There was a moment's silence.

"No?" Miss Maggie said then, demurely. "Oh, well--it doesn't matter-- if you don't."

He caught the twinkle in her eyes and threw up his Hands despairingly.

"You are incorrigible!"

With a sudden businesslike air of determination Miss Maggie faced him.

"Just what is the matter with that doctrine, please, and what do you mean?" she smiled.

"I mean that things do matter, and that we merely shut our eyes to the real facts in the case when we say that they don't. War, death, sin, evil--the world is full of them, and they do matter."

"They do matter, indeed." Miss Maggie was speaking very gravely now. "They matter--woefully. I never say 'It doesn't matter' to war, or death, or sin, or evil. But there are other things--"

"But the other things matter, too," interrupted the man irritably. "Right here and now it matters that you don't share in the money; it matters that you slave half your time for a father who doesn't anywhere near appreciate you; it matters that you slave the rest of the time for every Tom and Dick and Harry and Jane and Mehitable in Hillerton that has run a sliver under a thumb, either literally or metaphorically. It matters that--"

But Miss Maggie was laughing merrily. "Oh, Mr. Smith, Mr. Smith, you don't know what you are saying!"

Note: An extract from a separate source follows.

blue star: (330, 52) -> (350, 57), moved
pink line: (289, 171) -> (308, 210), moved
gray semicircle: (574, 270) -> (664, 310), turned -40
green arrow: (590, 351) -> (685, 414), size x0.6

"I do, too. It's you who don't know what you are saying!"

"But, pray, what would you have me say?" she smiled.

"I'd have you say it does matter, and I'd have you insist on having your rights, every time."

"And what if I had?" she retaliated sharply. "My rights, indeed!"

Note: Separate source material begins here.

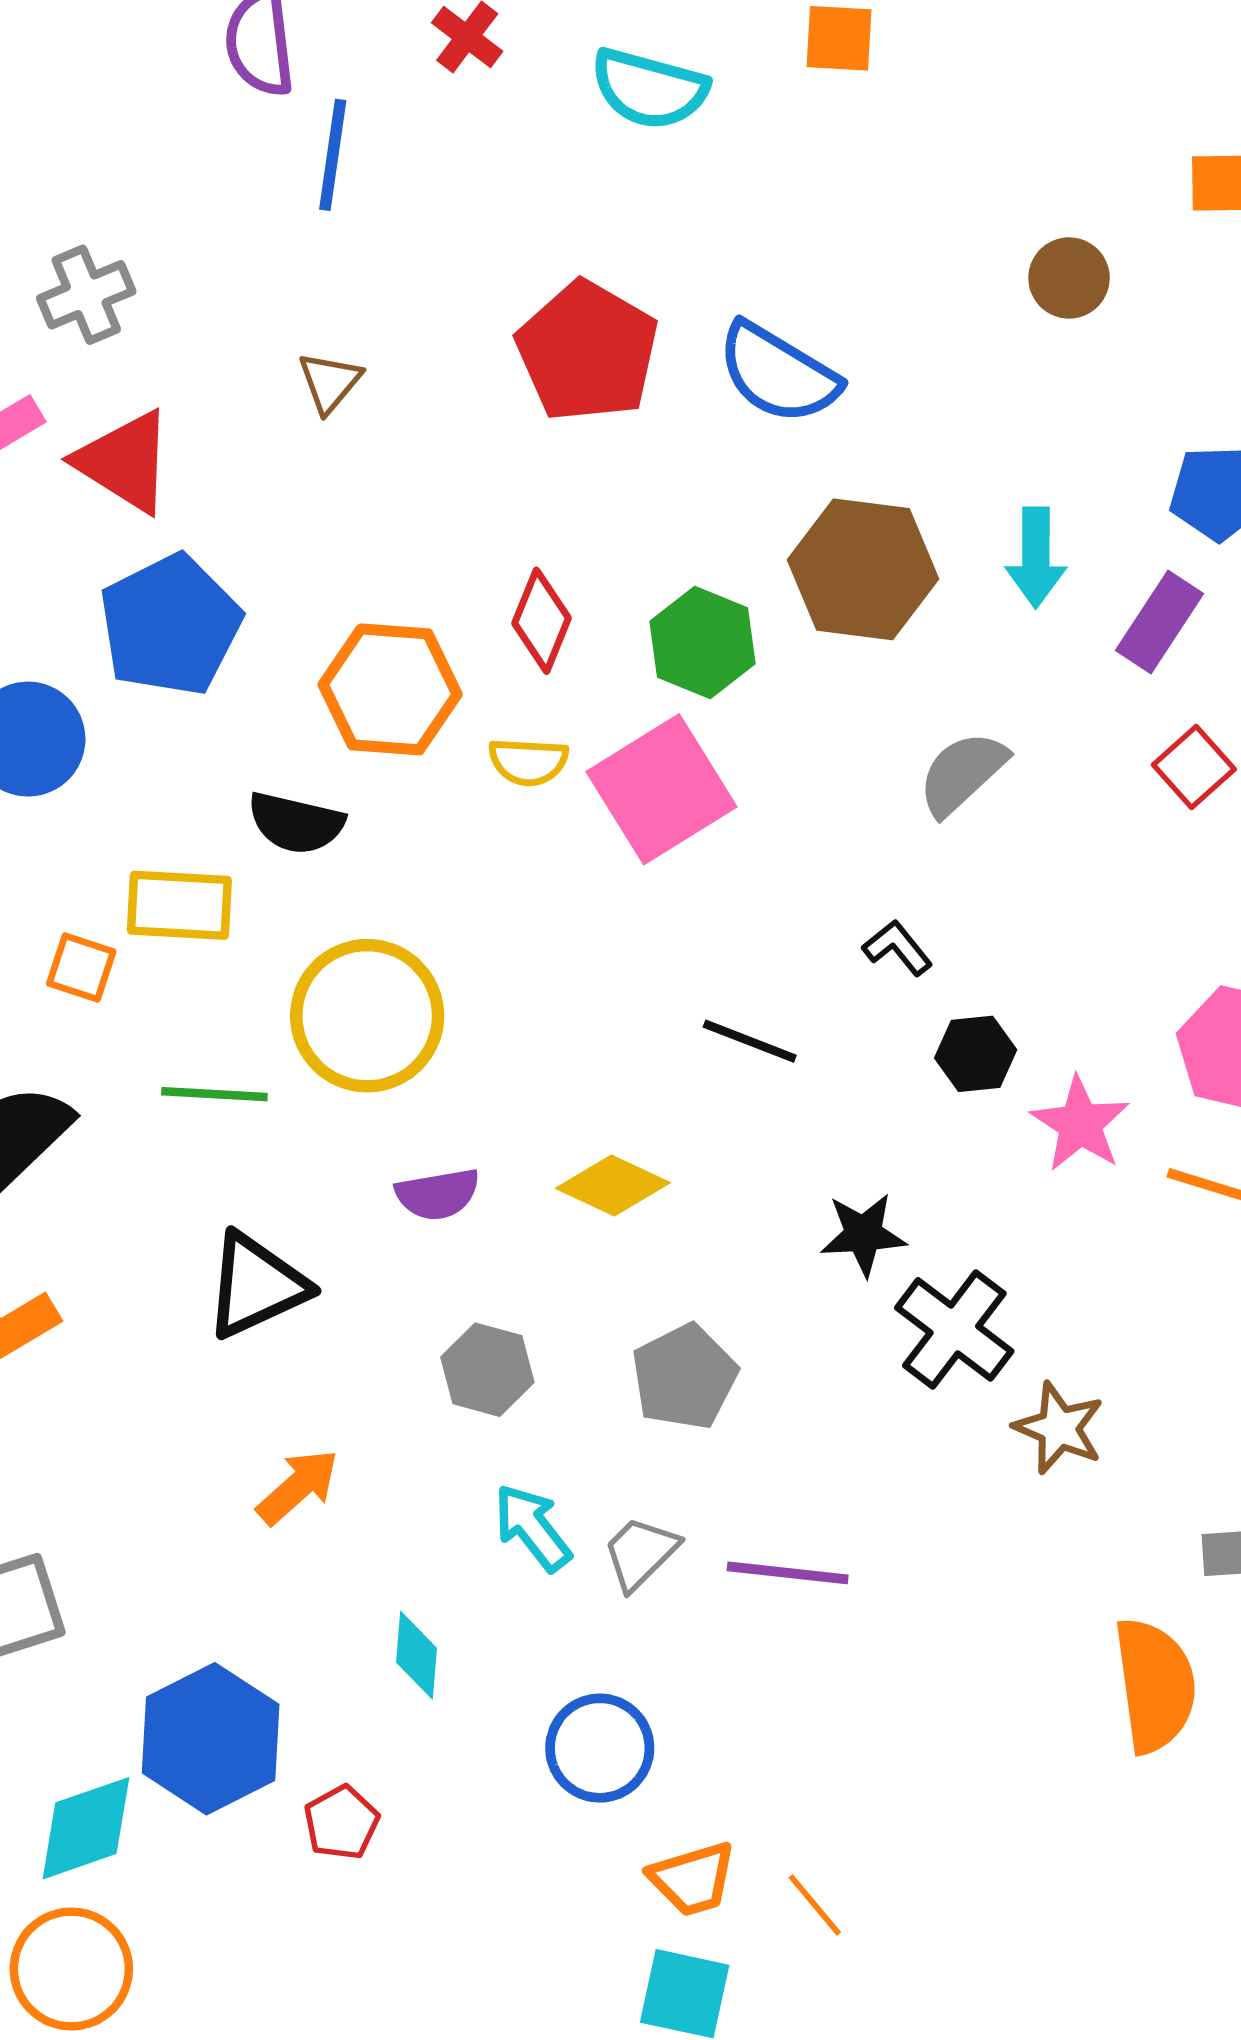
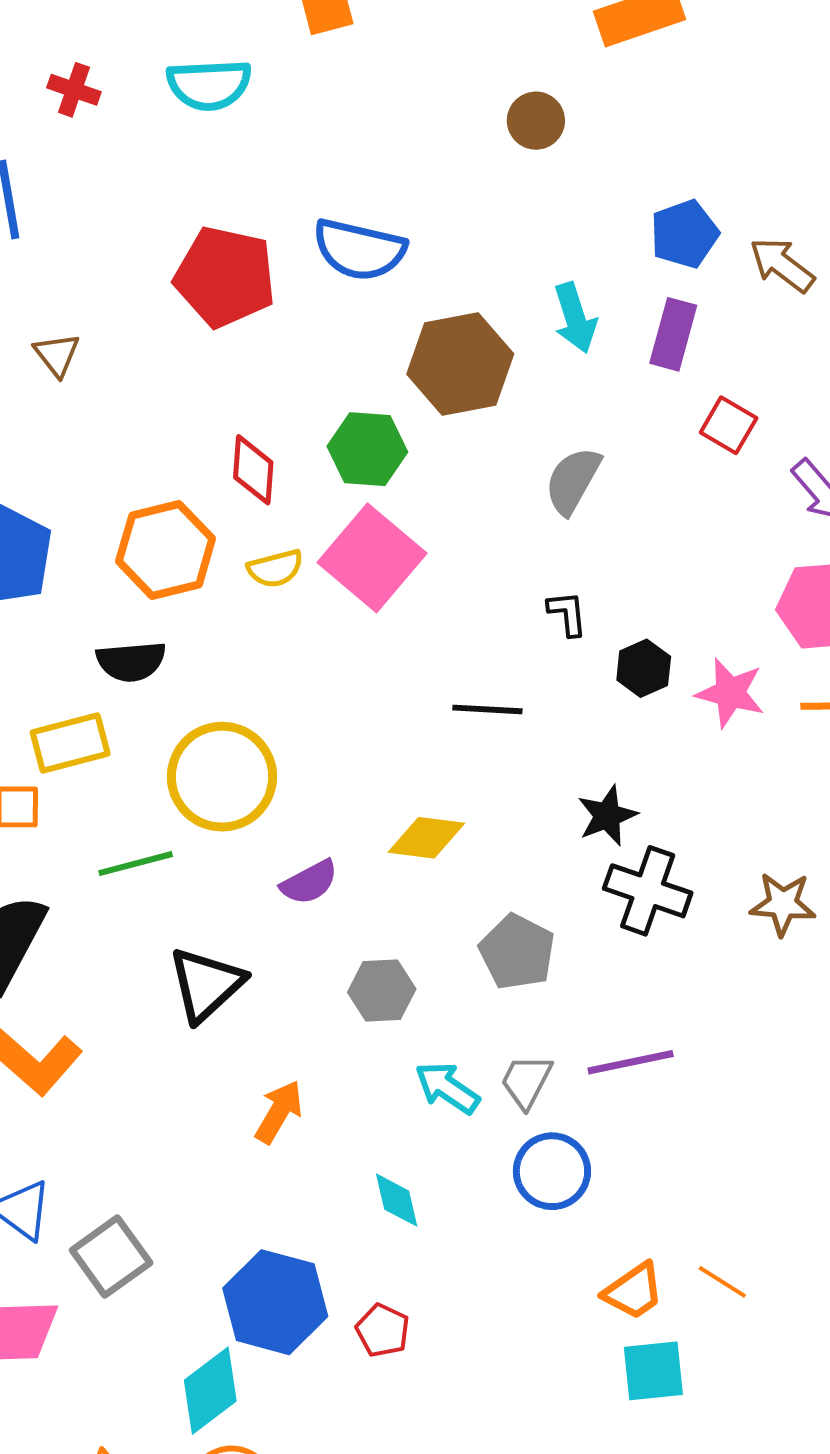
black L-shape: (898, 948) -> (567, 613), turned 51
black cross: (954, 1329) -> (648, 891), moved
blue circle: (600, 1748) -> (552, 1171), moved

The man fell back, so sudden and so astounding was the change that had come to the woman opposite him. She was leaning forward in her chair, her lips trembling, her eyes a smouldering flame.

"What if I had insisted on my rights, all the way up?" she quivered. "Would I have come home that first time from college? Would I have stepped into Mother Blaisdell's shoes and kept the house? Would I have swept and baked and washed and ironed, day in and day out, to make a home for father and for Jim and Frank and Flora? Would I have come back again and again, when my beloved books were calling, calling, always calling? Would I have seen other girls love and marry and go to homes of their own, while I--Oh, what am I saying, what am I saying?" she choked, covering her eyes with the back of her hand, and turning her face away. "Please, if you can, forget what I said. Indeed, I never--broke out like that--before. I am so--ashamed!"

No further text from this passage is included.